The commercial drone industry can only develop if there are a handful of competitive UTM service suppliers who have the financial clout to evolve the industry at scale – moving swiftly from supporting one-drone-to-one person operations (or one-drone-to-two-people in extended visual line of sight operations) to one person for every 50 or 100 drones, at which point the industry becomes commercially compelling. The scale of technology maturity and certification required for this is now only starting to become clear – it will require deep, deep pockets to fund the development of certified tracking, DAA and rogue drone identification and mitigation capabilities required for this “end state” to be reached.
There is another issue. The digitisation of airspace management – of which UTM/U-space is a part – as articulated in Europe’s Airspace Architecture Study foresees many of the current roles undertaken by air navigation service providers (ANSPs) as regulated services – such as surveillance and flight data processing – to be hived to global groups of technology providers who will compete to sell their data services at market rates to several ANSPs. This will substantially lower the requirement for ANSPs to undertake long-term, fixed-asset infrastructure investments and give them the flexibility to match their resource requirements to the peaks and troughs of the market.
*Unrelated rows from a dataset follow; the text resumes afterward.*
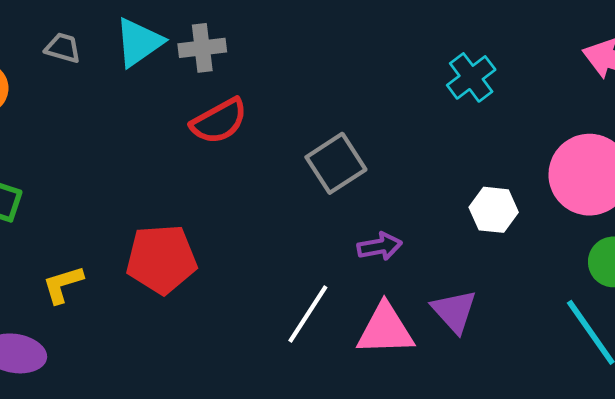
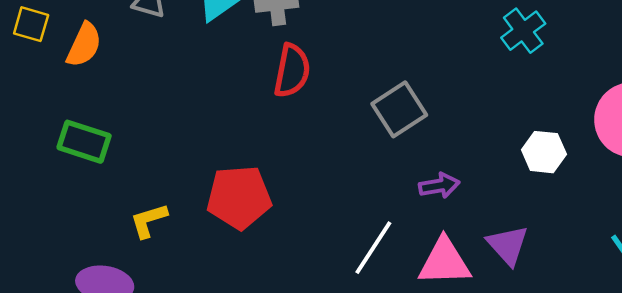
red semicircle: (219, 121) -> (292, 71), turned -50

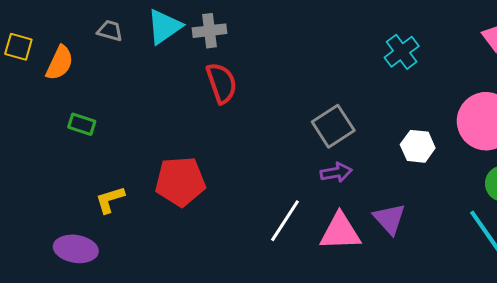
red semicircle: (292, 71) -> (222, 83), turned -30
gray square: (399, 109) -> (333, 126), moved
green rectangle: (84, 142) -> (82, 124), moved, size x0.7

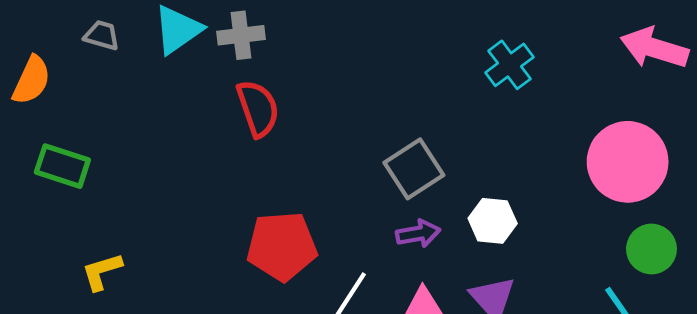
green rectangle: (82, 124) -> (62, 166), size x1.4
white hexagon: (418, 146) -> (493, 221), moved
red pentagon: (180, 182) -> (282, 246), moved

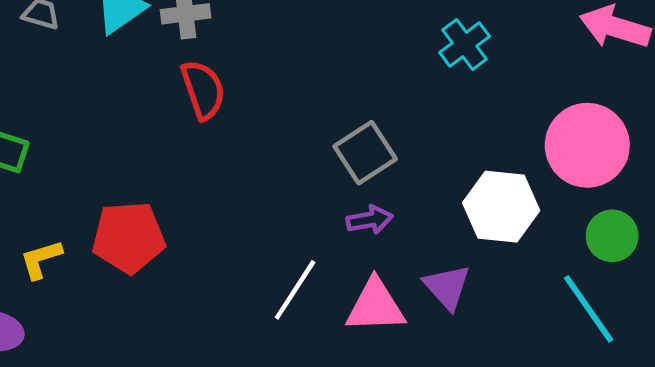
white hexagon: (493, 221) -> (501, 207), moved, size x1.5
red pentagon: (282, 246) -> (129, 237), moved

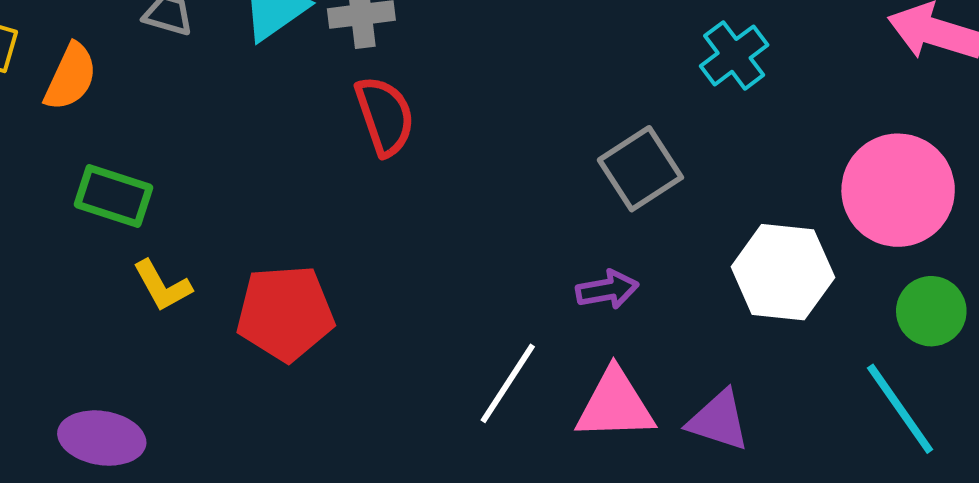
gray square: (365, 153) -> (640, 169), moved
yellow L-shape: (41, 259) -> (162, 286), moved, turned -102
purple triangle: (447, 287) -> (719, 420), moved, turned -30

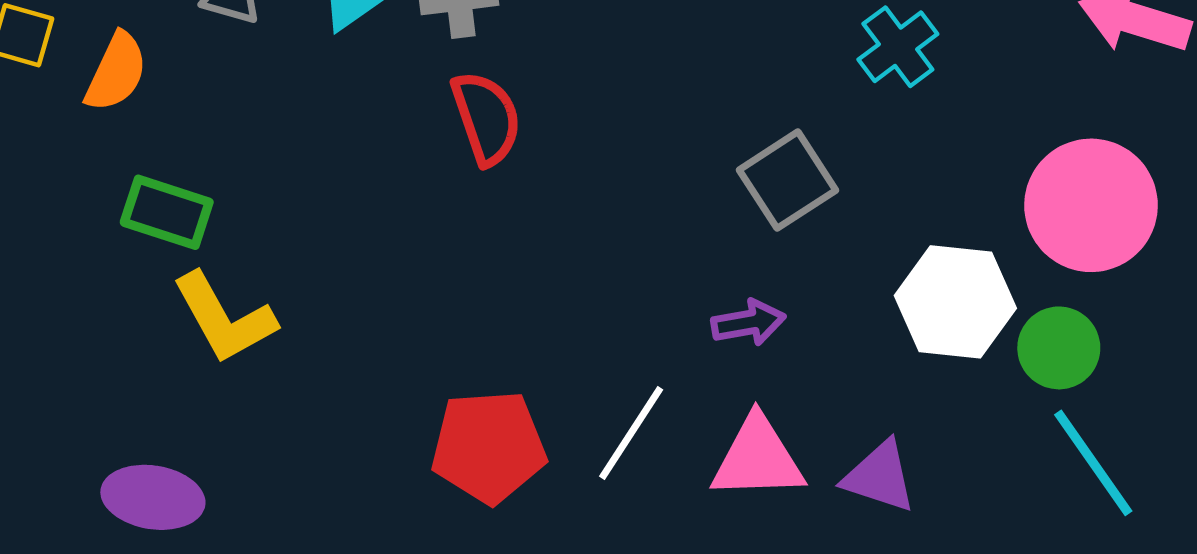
yellow L-shape: (162, 286) -> (224, 318), size x1.5
green circle: (931, 311) -> (1059, 348), moved
red pentagon: (285, 313) -> (489, 447), moved

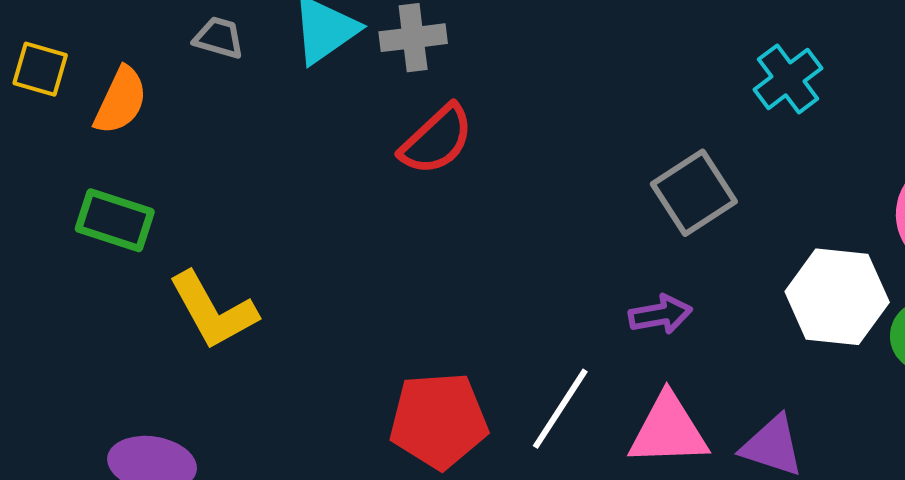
red semicircle: (486, 118) -> (437, 140), turned 66
green rectangle: (167, 212) -> (115, 220), moved

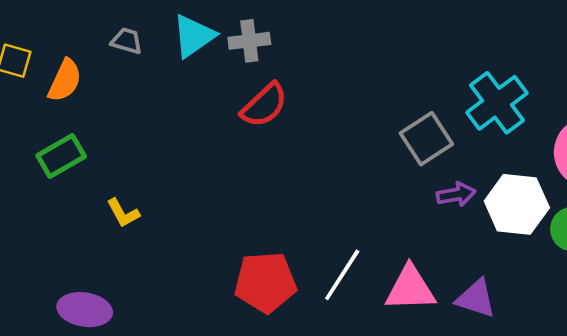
cyan cross: (788, 79) -> (497, 103), moved, size x1.4
green rectangle: (115, 220) -> (61, 156), turned -48
yellow L-shape: (213, 311) -> (123, 213), size x0.6
purple arrow: (660, 314) -> (456, 194), moved

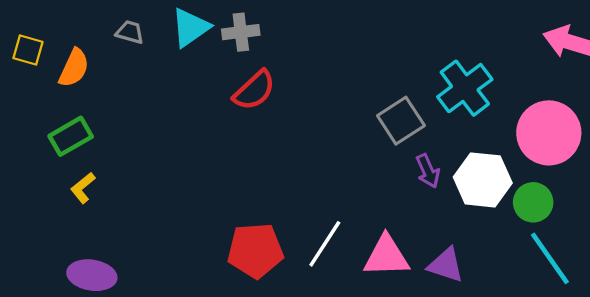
purple arrow: (456, 194) -> (428, 171), turned 76
yellow L-shape: (123, 213) -> (83, 188), moved, turned 80

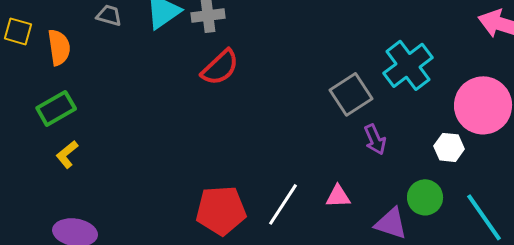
orange semicircle: (74, 68) -> (59, 47), turned -33
white hexagon: (483, 180) -> (449, 147), moved, size x0.6
green circle: (533, 202) -> (425, 197), moved
pink triangle: (386, 256) -> (338, 196), moved, size x0.6

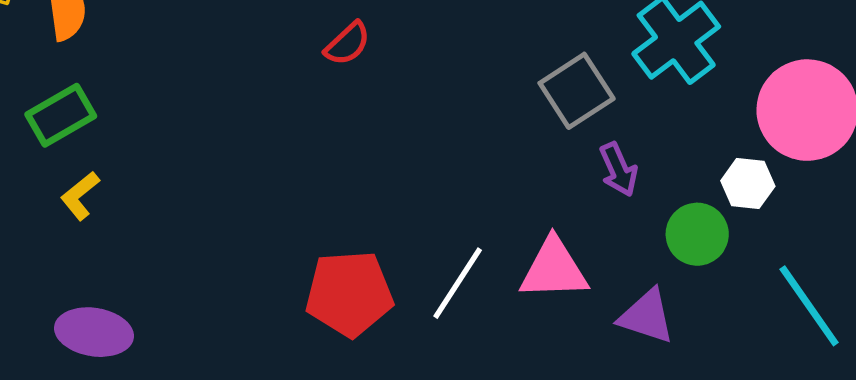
red semicircle: (220, 67) -> (348, 44), size x0.7
pink triangle: (338, 196) -> (554, 269), size x1.6
green circle: (425, 197) -> (697, 234), moved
This will be a huge bonus. But what happens when one of these safety-critical infrastructure providers goes out of business? Not a problem – their business will be either replaced or taken over by a competitor, which is what happens when a mobile phone operator goes out business. But safety critical aviation services are not the same as commercial communications contracts and regulators will have to ensure the companies that manage these services will have the financial resources to scale and provide services even when demand falls – and aviation is a notoriously cyclical industry.
These two reasons should make regulators think again about their UTM/U-space business-case policies. Instead of requiring USSs to provide services at “minimal” cost they should amend these requirements to “market” costs, which will mean USSs’ will able to make a reasonable return on investment, even though this will be opposed by many commercial drone operators.
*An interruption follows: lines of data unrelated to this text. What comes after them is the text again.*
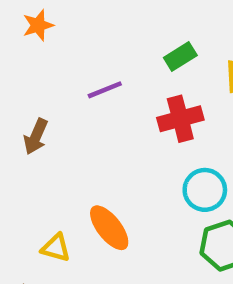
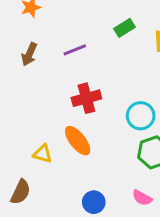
red cross: (180, 119) -> (86, 98), moved
brown arrow: (36, 137) -> (29, 54), moved

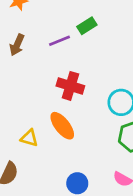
green rectangle: (124, 28) -> (87, 26), moved
red cross: (86, 98) -> (70, 86), turned 32

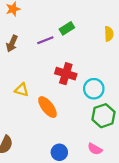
red cross: (70, 86) -> (66, 74), moved
yellow triangle: (29, 138) -> (22, 90), moved

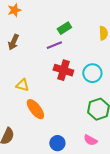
purple line: (45, 40) -> (54, 45), moved
cyan circle: (94, 89) -> (92, 73), moved
orange ellipse: (47, 107) -> (35, 109), moved

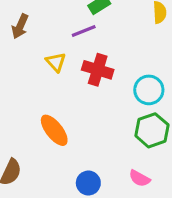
cyan circle: (92, 73) -> (149, 90), moved
yellow triangle: (22, 85) -> (56, 62), moved, turned 32

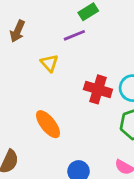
red cross: (98, 70) -> (98, 89), moved

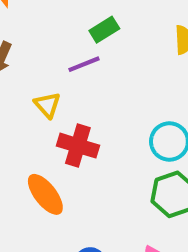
red cross: (98, 89) -> (78, 146), moved

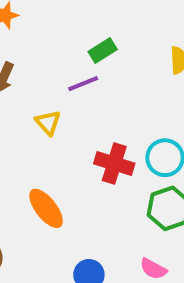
red cross: (78, 146) -> (114, 164), moved

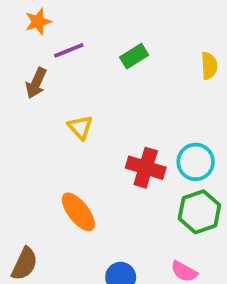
purple line: (83, 84) -> (69, 50), moved

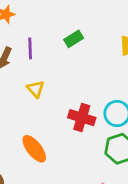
purple line: (69, 50) -> (30, 48), moved, turned -70

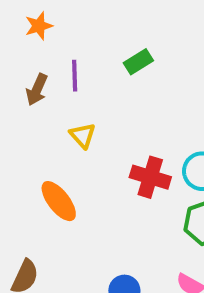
orange ellipse: (34, 149) -> (59, 201), moved

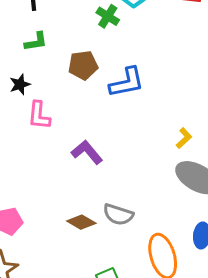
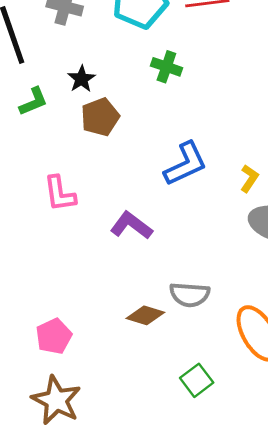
green cross: (108, 16) -> (166, 67), moved
blue L-shape: (127, 82) -> (186, 164), moved
black star: (20, 84) -> (82, 79), moved

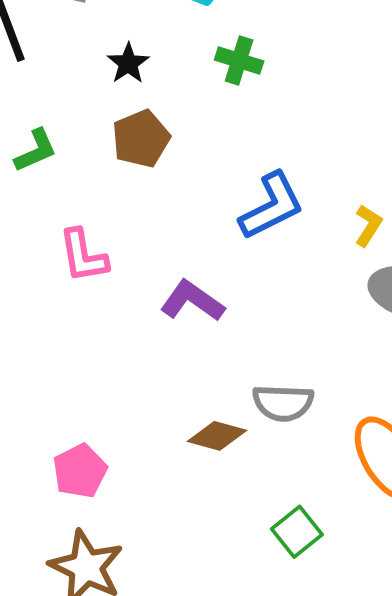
black star: (82, 79) -> (128, 63), moved
green L-shape: (34, 102) -> (36, 151), moved

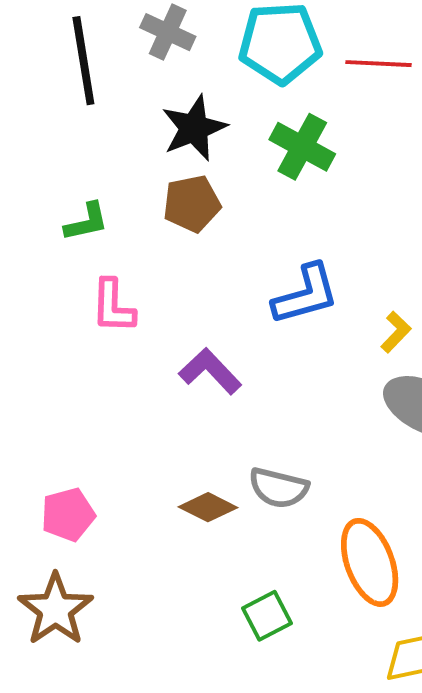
green cross: (239, 60) -> (302, 147), size x1.4
black star: (128, 63) -> (194, 128), size x1.6
green L-shape: (36, 151) -> (86, 222), moved

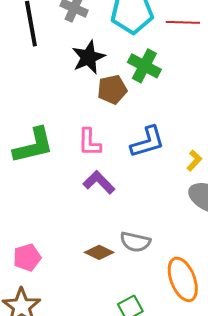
brown pentagon: (192, 204) -> (112, 90), moved
green L-shape: (86, 222) -> (33, 146), moved, size x1.8
pink L-shape: (113, 306) -> (89, 142), moved

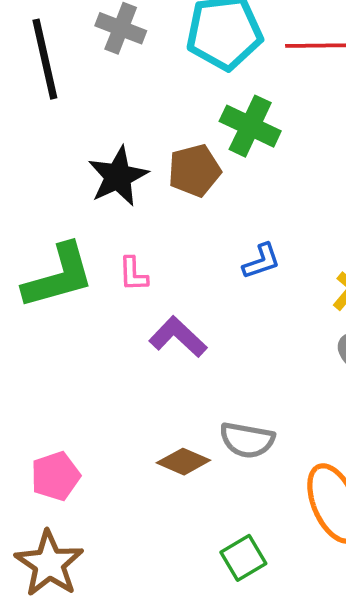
black star: (88, 57) -> (118, 176), moved
pink L-shape: (89, 142) -> (133, 274), moved, size x0.7
blue L-shape: (147, 142) -> (261, 261), size x0.6

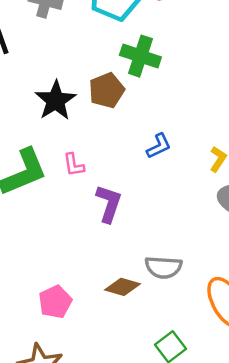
purple L-shape: (178, 337) -> (109, 204), turned 72
pink pentagon: (55, 476) -> (55, 302), moved

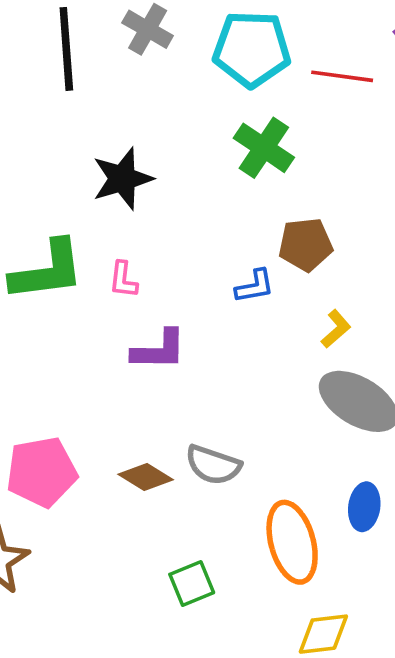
brown pentagon: (107, 90) -> (306, 245), moved
purple L-shape: (109, 204) -> (159, 350), turned 57
pink pentagon: (55, 302) -> (42, 472), size x1.4

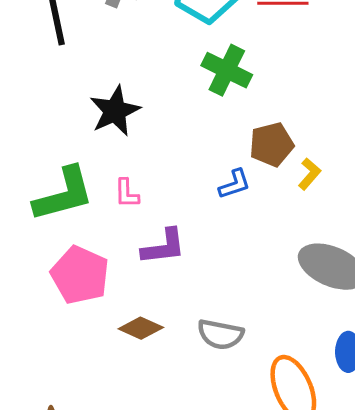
yellow L-shape: (336, 329) -> (309, 174), moved
pink pentagon: (42, 472) -> (80, 275), moved, turned -30
brown diamond: (146, 477) -> (141, 328), moved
In the longer term (2025 and beyond) prospects for the UTM sector are strong and getting stronger every day. There are 10,000 cities worldwide and if just half of these want to develop an urban air mobility system of some kind to deliver passengers and cargo, that’s 5,000 UTM systems required for starters. There are also over 40,000 airports in the world and thousands of sea-ports, most of which will require some kind of drone management system. Add to that the growing interest by air navigation service providers to use UTM systems as a basis for developing low airspace management systems to track and manage the growing number of manned and unmanned platforms – including personal air vehicles – heading for the skies above us and it is easy to see why there is still so much optimism in this sector.
But the next two years will be critical to ensuring there is enough money in the market to fund the UTM/U-space technologies to make these services available.